In the last few years, though, this situation has begun to change. New avionics systems are being created using a technology called Integrated Modular Avionics (IMA). An IMA system is a distributed real-time computer network aboard an aircraft. The potential gains in using an IMA system include the ability to reallocate software tasks among different network nodes in cases of failure, or even a reduction in the minimum equipment needed to fly the aircraft by making use of reconfiguration as dynamic redundancy. The ability to fly with a reduced minimum equipment list (MEL) would reduce the number of cancelled flights and allow a shift from unscheduled to scheduled maintenance activities.
In the IMA scheme, key aspects of configuration include the detection of the need for a reconfiguration, the placement of authority to approve a reconfiguration, and the continued safety of the system as a whole during reconfiguration activities. Detection can occur in software units, in execution units, in dedicated hardware or may only be observed by considering the behaviour of a system (interaction between a module, partition and an application hosted by them) as a whole. Authority to approve a configuration could rest with the software for some kinds of reconfiguration, and with the pilot for others. This situation, with complex calculation of allowed reconfigurations at run-time by multiple authorities and potentially triggered by multiple events, is reminiscent of product-line binding issues. We hope that by considering the two scenarios as the same type of problem, advances may be possible in each area.

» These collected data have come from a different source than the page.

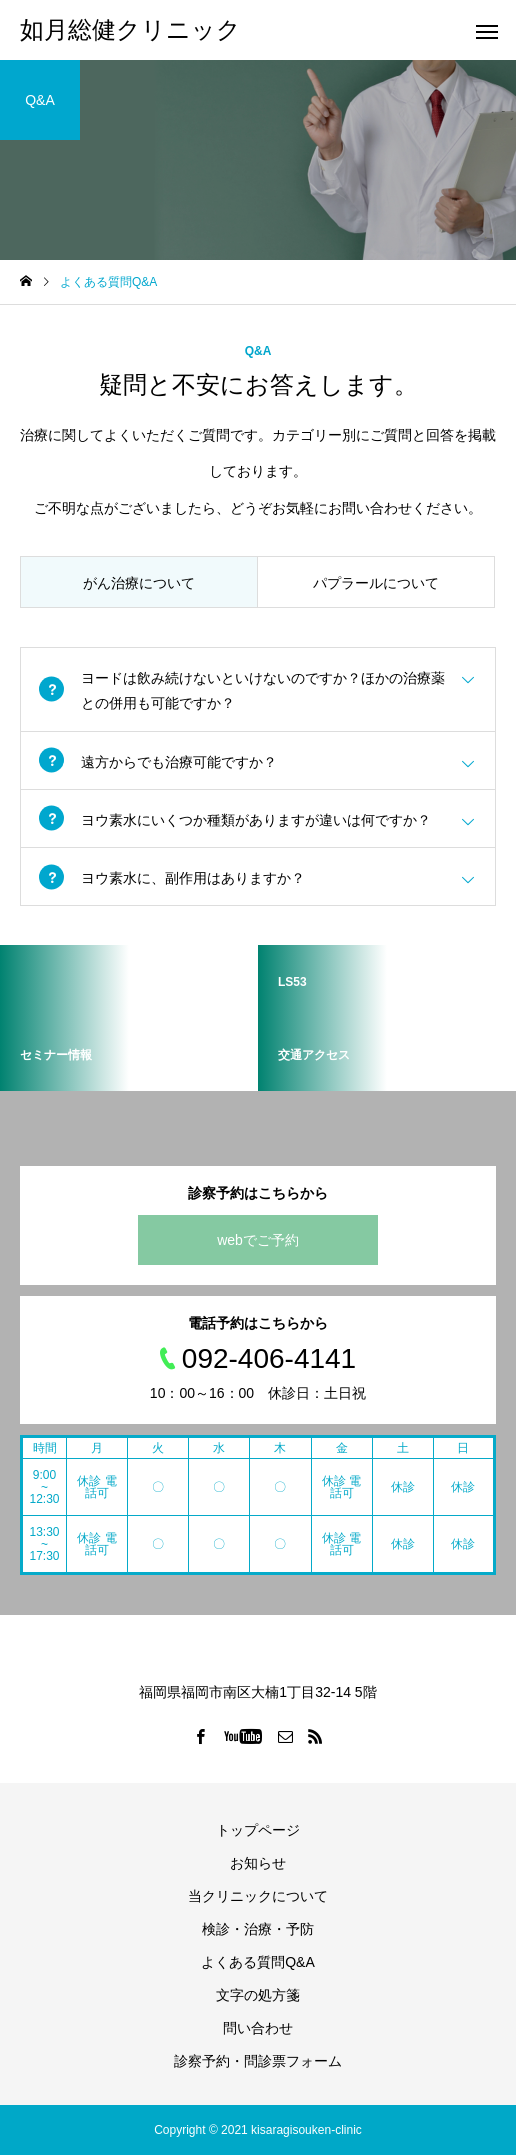 Image resolution: width=516 pixels, height=2155 pixels. What do you see at coordinates (258, 2061) in the screenshot?
I see `診察予約・問診票フォーム` at bounding box center [258, 2061].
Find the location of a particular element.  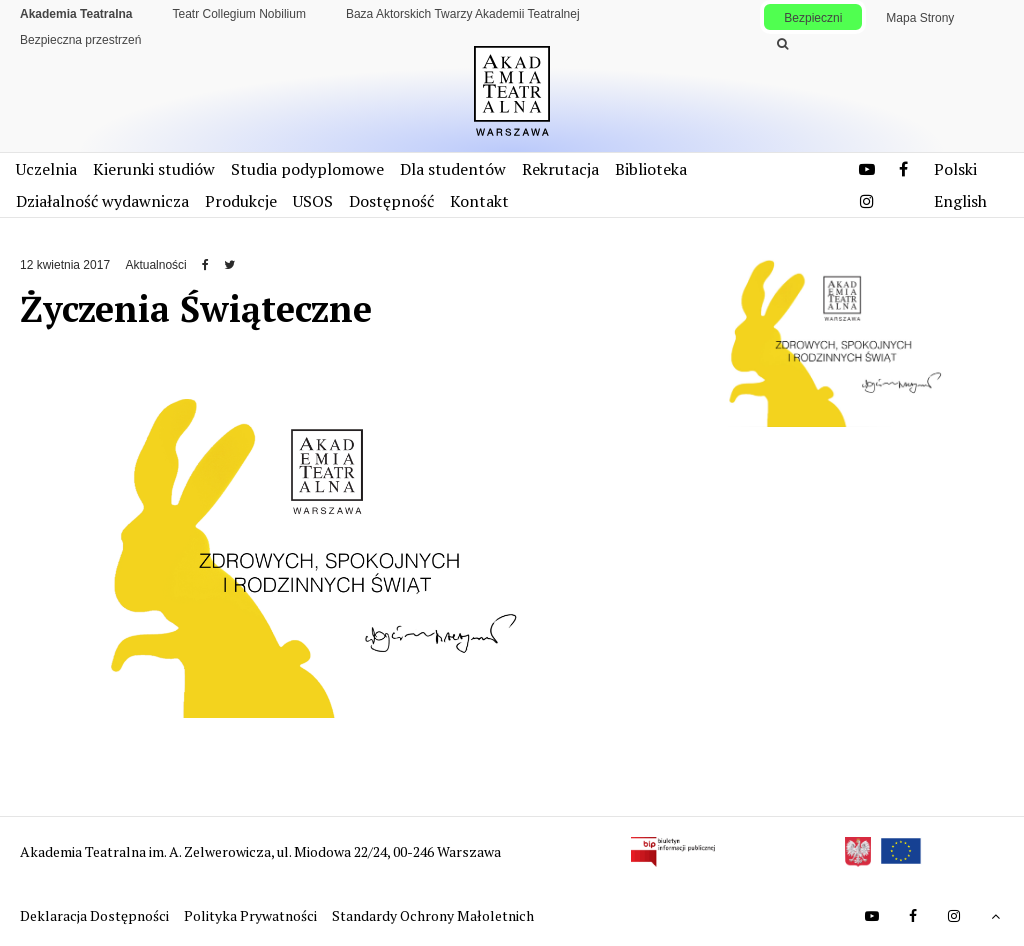 Dla studentów is located at coordinates (453, 169). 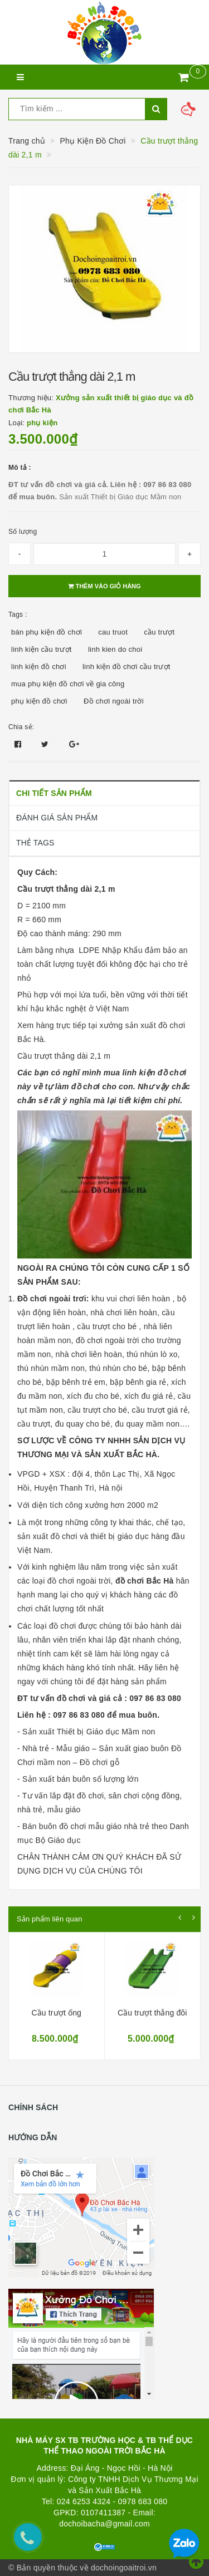 This screenshot has width=209, height=2576. Describe the element at coordinates (51, 1298) in the screenshot. I see `Đồ chơi ngoài trơi` at that location.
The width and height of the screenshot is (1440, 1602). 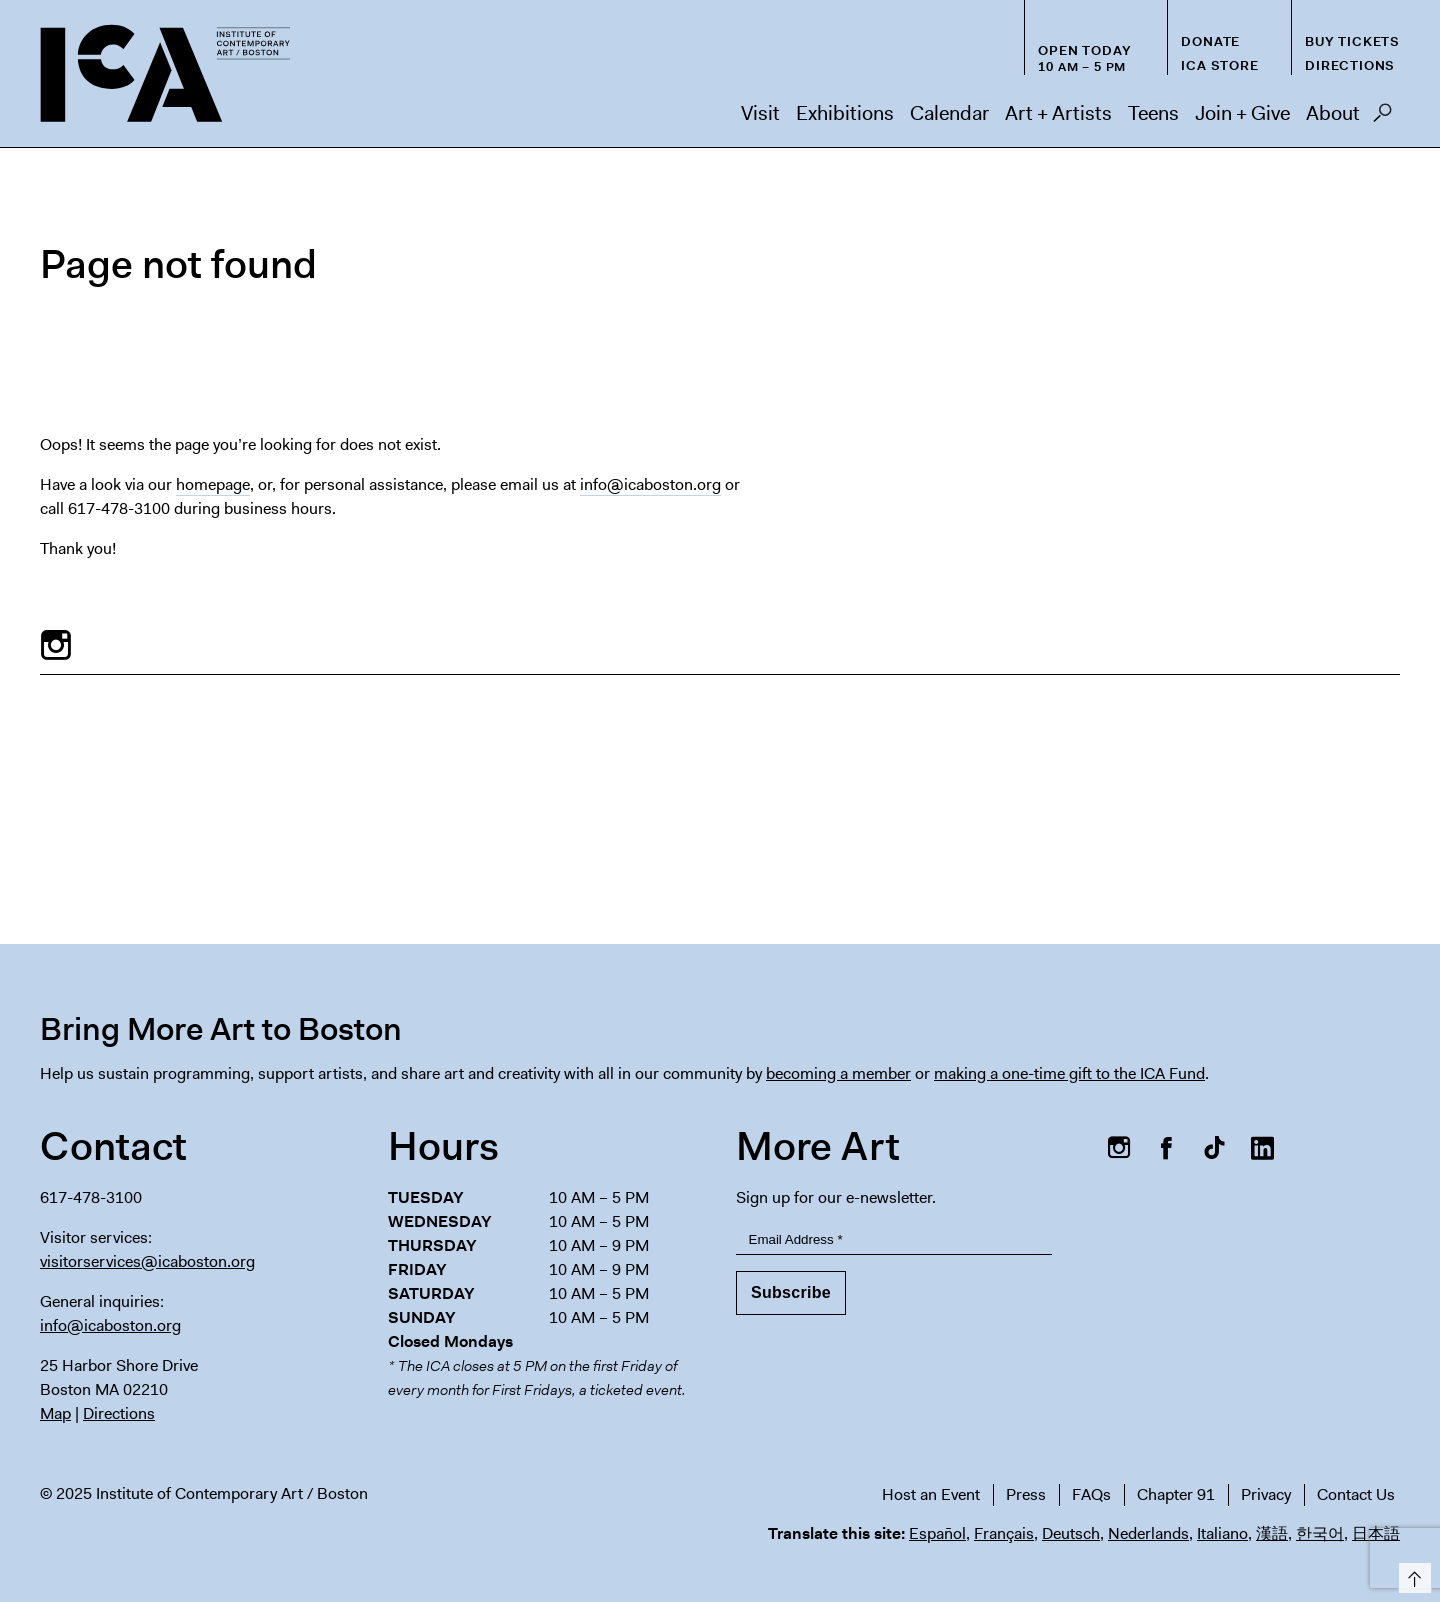 What do you see at coordinates (1210, 41) in the screenshot?
I see `Donate` at bounding box center [1210, 41].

In the IMA domain, there is still some debate as to how to describe and assess reconfigurations (for non-functional characteristics such as reliability and safety, as well as functional characteristics). Especially important are the need to demonstrate properties of any possible sequence of allowed reconfigurations, and the ability to derive a reconfiguration scheme that has particular properties. We expect that the vocabulary and science of product-line binding will provide ways of describing and solving these problems.

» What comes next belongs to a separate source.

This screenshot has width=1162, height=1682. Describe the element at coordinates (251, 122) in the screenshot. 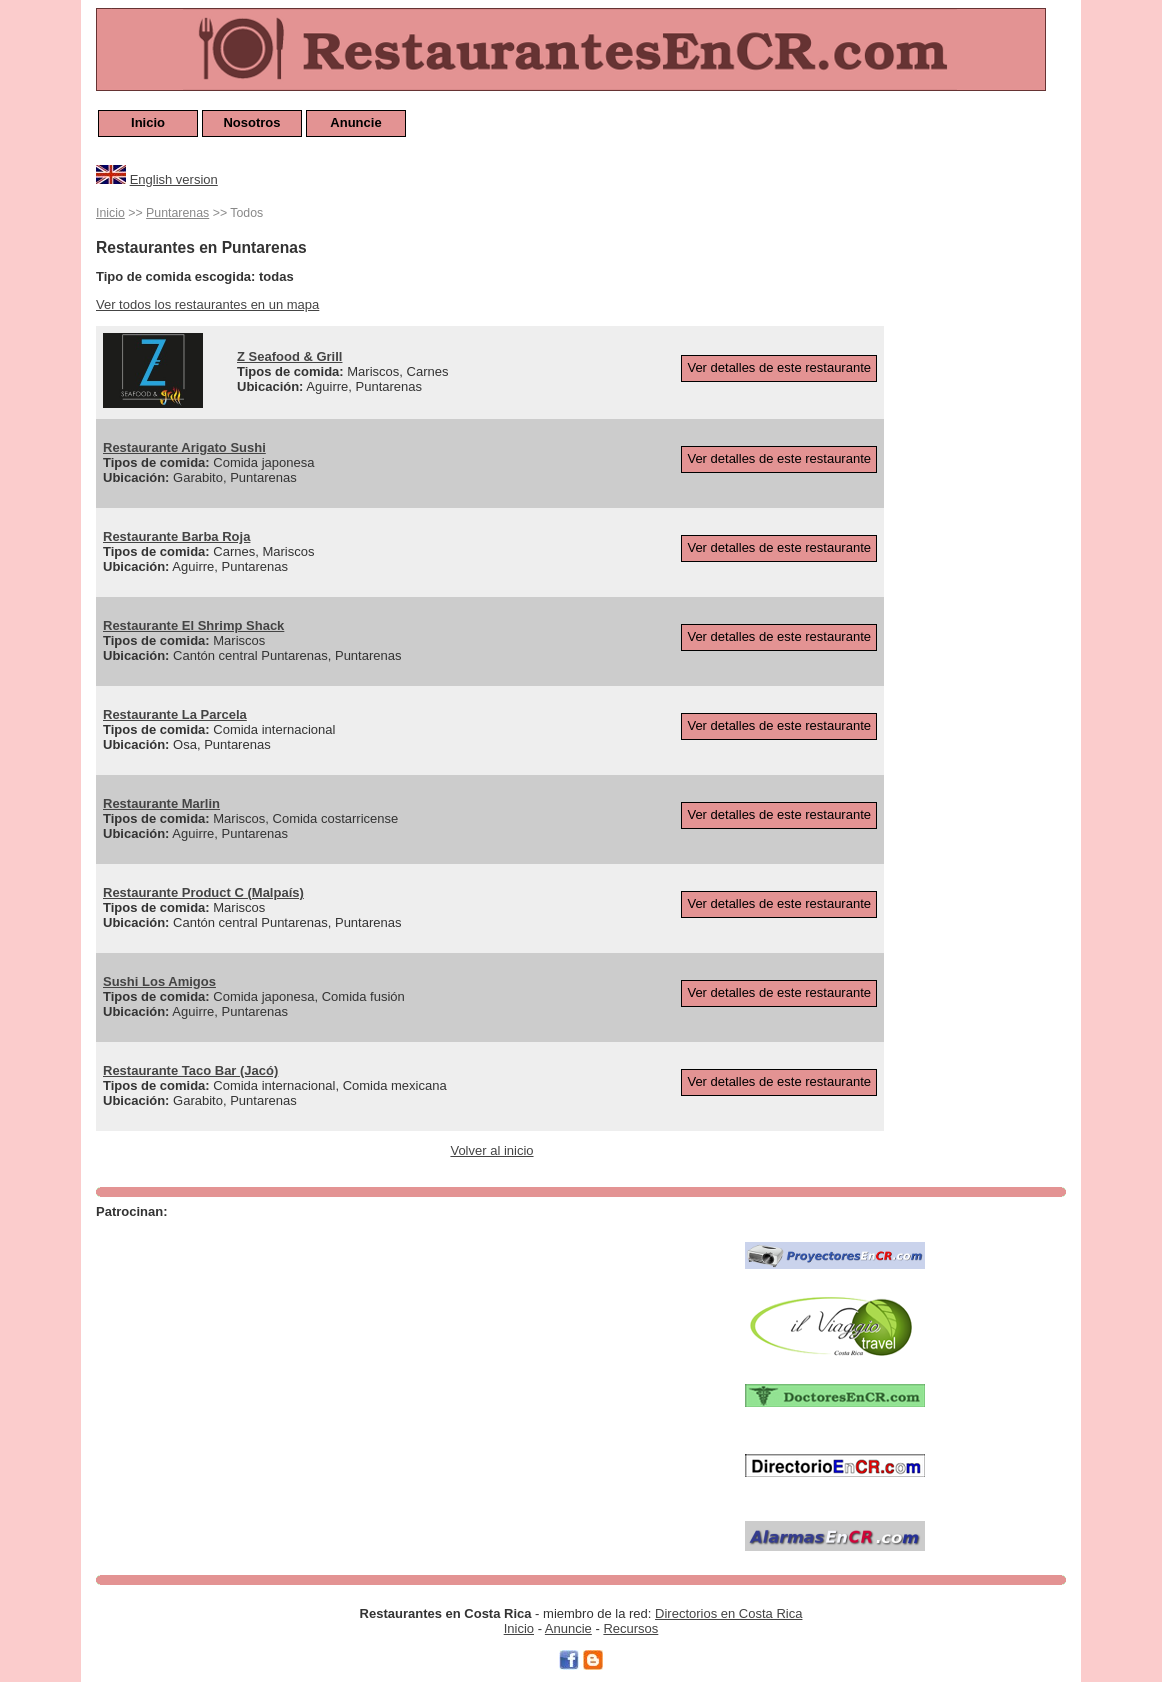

In the product line field, there is a lack of information regarding safety-critical products and their particular non-functional dependencies, such as safety and timing. Non-functional dependencies are often late-emerging properties of the system in its environment, and often involve causal links between otherwise unrelated systems. These dependencies provide a strong challenge to any general-purpose feature binding model. IMA provides an example of a safety-critical architecture with some additional properties - the level of binding and rebinding is more constrained than in a general-purpose framework or scriptable system, but there is a higher level of post-deployment rebinding than in other avionics applications. As a further constraint, it will be necessary to demonstrate, in advance of any flight, that all of the possible reconfiguration sequences are safe. We expect that this application will exercise the capabilities of existing product-line binding theory.
We intend to apply product-line binding theories to IMA systems, using the characteristics of existing and planned IMA implementations to select an example system. We will derive an IMA reconfiguration strategy from standard product-line binding models and tool support, and evaluate the effectiveness of both the strategy and the process by which it is developed.